The trouble with Generative AI tools and how quickly they advance is that it can be pretty daunting to get started. You might spin the wheels for way too long trying to find something that works for you: which tools, how to craft prompts for certain tasks, which tasks are best suited for which model, how to fit them into a cohesive workflow…
This is why I’m launching a new cohort-based course: “Mastering AI for Personal Leadership”. I’ve done the hard[-er] yards so you don’t have to. This is a 3 week course that includes 6 x 1-hour live sessions packed with hands on advice to help you effectively integrate these tools into your work and/or personal life. The first cohort kicks off at the end of March.
I’m currently working on the course materials and would love to get your feedback to understand what would make the course most useful to you.
I'm offering early survey respondents exclusive discount codes. Plus, you'll help shape the course content and reserve your spot in the first cohort. You can access it here or through the button below
Looking Ahead
As 2025 marches on, I expect the integration of AI tools into leadership workflows to accelerate. But the fundamentals won't change: curiosity, experimentation, and continuous learning will remain our most valuable assets as technical leaders.
What's been your most surprising AI tool discovery? Share your experience in the comments below!
I use Bing/Copilot like you are using Perplexity -- ask it a question, get back a summary of web results with links to all the sources (so I can decide what I trust). What I really like about this mode is being able to ask follow-up questions to drill deeper into the research, without having to figure out how to couch this as a series of more specific web searches and then having to skim several results and self-summarize what I'm reading. This alone is a massive productivity boost.

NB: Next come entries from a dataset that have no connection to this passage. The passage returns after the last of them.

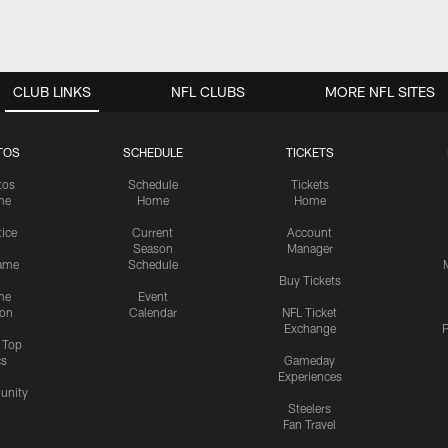
CLUB LINKS
NFL CLUBS
MORE NFL SITES
TOS
SCHEDULE
TICKETS
tos
Schedule
Tickets
me
Home
Home
tice
Current
Account
Season
Manager
ame
Schedule
Buy Tickets
me
Event
ion
Calendar
NFL Ticket
Exchange
P
s Top
cs
Gameday
Experiences
nity
Steelers
Fan Travel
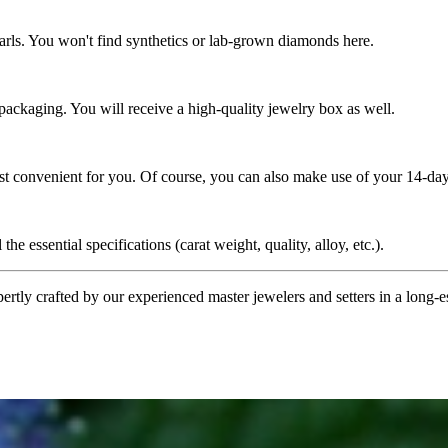
rls. You won't find synthetics or lab-grown diamonds here.
 packaging. You will receive a high-quality jewelry box as well.
ost convenient for you. Of course, you can also make use of your 14-day
the essential specifications (carat weight, quality, alloy, etc.).
tly crafted by our experienced master jewelers and setters in a long-est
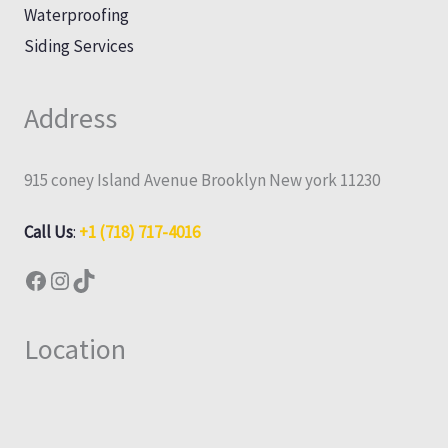
Waterproofing
Siding Services
Address
915 coney Island Avenue Brooklyn New york 11230
Call Us
:
+1 (718) 717-4016
Location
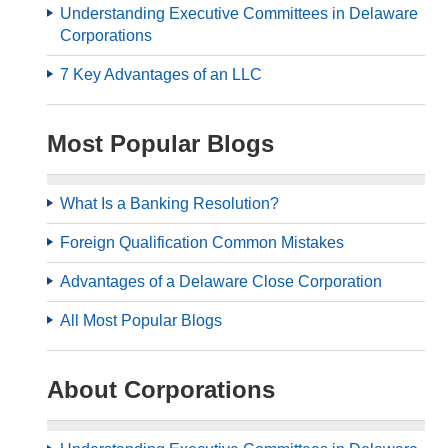
Understanding Executive Committees in Delaware
Corporations
7 Key Advantages of an LLC
Most Popular Blogs
What Is a Banking Resolution?
Foreign Qualification Common Mistakes
Advantages of a Delaware Close Corporation
All Most Popular Blogs
About Corporations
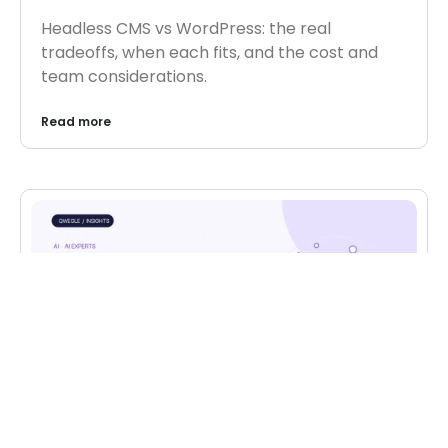
Headless CMS vs WordPress: the real
tradeoffs, when each fits, and the cost and
team considerations.
Read more
AI
,
AI EXPERTS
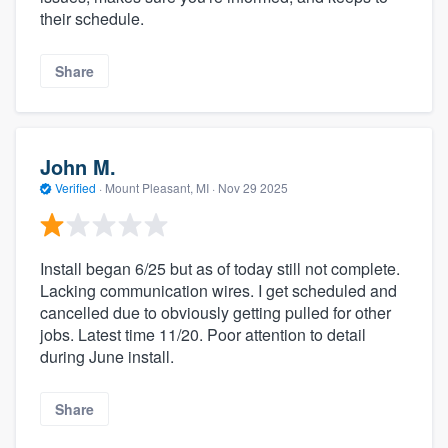
their schedule.
Share
John M.
Verified
·
Mount Pleasant, MI ·
Nov 29 2025
Install began 6/25 but as of today still not complete.
Lacking communication wires. I get scheduled and
cancelled due to obviously getting pulled for other
jobs. Latest time 11/20. Poor attention to detail
during June install.
Share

I don't do great with audio sources -- podcasts have to have a transcript for me to be able to follow them and there's no way I could deal with audiobooks -- so I haven't gone very far with _chatting_ with Copilot et al. I have experimented -- very briefly -- with voice-directed GitHub Copilot stuff but mostly I revert to typing, because I want text as output, not audio. If I can get AI to listen to a podcast or conference talk for me and write a summary... that would be useful...
Microsoft has just enabled Copilot for all Office users so I might start using that at some point (although I don't write much, beyond documentation for code, these days).
Using these services via voice direction is something I need to experiment more with, I suspect.